The builders had been granted a 99 year lease on the piece of ground south of St Quintin Avenue, east of Wallingford Avenue and west of St Helens Gardens at a ground rent of £1 per annum from 29 September 1906 paid quarterly. The lease states that it could only be used as an ornamental ground or for lawn tennis or croquet or as a private recreation ground. It must not be used for advertisement or illegal or immoral purpose. In 1908 the builders obtained a licence to build a Pavilion in the ground with the licence renewable every 3 years.
The land was leased from the builders for £310 by the Kelfield Lawn Tennis Club Ltd in 1912 The secretary lived at 1 Kingsbridge Road. The ground rent was still only £1p.a. The Land was valued at £330 in 1914.
It would appear that many of the Club members were associated with the Wesleyan Church in Lancaster Road and lived in the surrounding roads and the church was renting the ground from the builders by 1922. The Church had collected donations for a War Memorial in memory of those members who had lost their lives in the war and they decided to purchase the ground as the Memorial.
In 1923 Herbert St.Quintin gave the Trustees of the Memorial Fund absolute title to the land for a nominal sum of £20. It was then to be known as the Lancaster Road Wesleyan Church War Memorial Athletic Club. They had to pay the builders a total of £458.14.0. and borrowed £375 from the Midland Bank to do so.
The fees for the club at that time were Gentlemen – 30s, Ladies – £1Honorary – 10s. Gentlemen not connected with the Church – £2.2.0 and Ladies – £1.11.6.
In 1925 it was proposed to place a marble tablet in the pavilion stating why the land had been secured as a freehold property.The first Garden Fete was held in 1933 and was held annually for many years.

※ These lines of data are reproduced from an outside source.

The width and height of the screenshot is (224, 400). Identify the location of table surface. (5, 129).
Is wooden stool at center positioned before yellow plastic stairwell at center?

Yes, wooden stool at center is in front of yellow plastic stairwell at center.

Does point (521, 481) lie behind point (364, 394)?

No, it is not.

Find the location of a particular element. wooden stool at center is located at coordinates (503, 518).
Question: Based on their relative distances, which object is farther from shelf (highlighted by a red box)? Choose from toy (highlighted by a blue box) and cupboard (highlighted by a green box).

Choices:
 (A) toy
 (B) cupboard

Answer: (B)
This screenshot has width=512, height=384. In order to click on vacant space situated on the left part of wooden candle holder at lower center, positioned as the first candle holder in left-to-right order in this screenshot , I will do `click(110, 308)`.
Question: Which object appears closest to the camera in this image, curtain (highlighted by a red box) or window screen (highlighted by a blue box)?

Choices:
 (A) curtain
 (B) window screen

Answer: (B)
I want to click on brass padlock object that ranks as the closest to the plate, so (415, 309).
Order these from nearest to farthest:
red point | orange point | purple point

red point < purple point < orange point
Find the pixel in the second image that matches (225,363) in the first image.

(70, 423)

It was suggested that electricity be installed in 1938 but it was agreed that there were too many difficulties and that the gas lighting should be improved.

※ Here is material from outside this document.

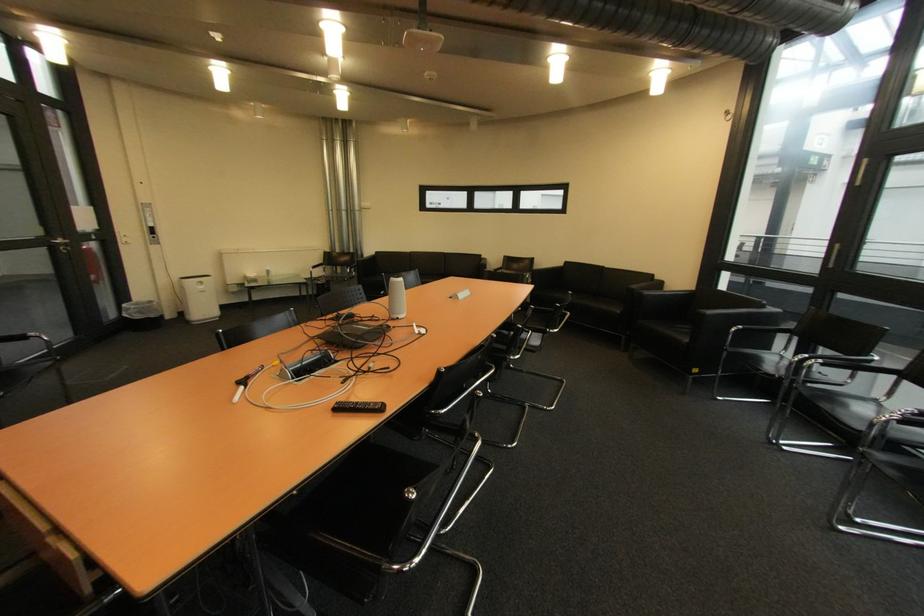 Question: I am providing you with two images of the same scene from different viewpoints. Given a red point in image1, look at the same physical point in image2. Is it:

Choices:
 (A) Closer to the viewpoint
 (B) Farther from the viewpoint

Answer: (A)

During the 2nd World War, play and other activities continued as often as conditions allowed. Members of the forces were allowed to play for half the visitors’ fees. On 10th May 1941 the pavilion and most of the contents of the kitchen and cloakrooms were badly damaged. In the years following, it was suggested they should buy an Anderson shelter as a tool shed and in 1947 rebuilding the pavilion was proposed. However it took 6 years to get War Damage compensation.
In 1949 the club was transferred to the Trustees of the Church and was then run by a managing body. It was then renamed Methodist instead of Wesleyan and so became Lancaster Road Methodist War Memorial Athletic Club.
1951 saw the installation of electricity and in 1954 the first woman became tennis secretary and joined the committee.
An Annual Club Supper was held with entertainment and presentation of trophies for Tennis and Bowls Tournaments. Winter activities such as Old Tyme Dancing and Whist Drives raised money for the upkeep of the ground. Tennis matches were played against other clubs, such as Hanwell and Surbiton, in a Methodist League and bowls matches against other clubs, including the prisoners in Wormwood Scrubs.
During the late 60s it was becoming increasingly difficult to keep the club running. No groundsman could be found and the Church members were finding other outlets for their recreation and the traditional Saturday half-day holiday was no longer the norm and the club ceased to function in 1970.
Over the following years new uses were found. A Playgroup was allowed to meet each morning from Monday to Friday. The youth club had cricket nets there for practice. Guides and the Silver Circle group met there at times. Summer play schemes, local children’s parties, firework parties and special church activities all helped to keep the ground as a recreational area.
The Playgroup now have a secure tenancy at an agreed fair rent and it was renamed the New Studio Pre-School. In 2010 it achieved a grading of outstanding from OFSTED.
The Church still has the use of it at other times as do the local foxes!
Written in 2006 by Audrey Jones, revised 2013.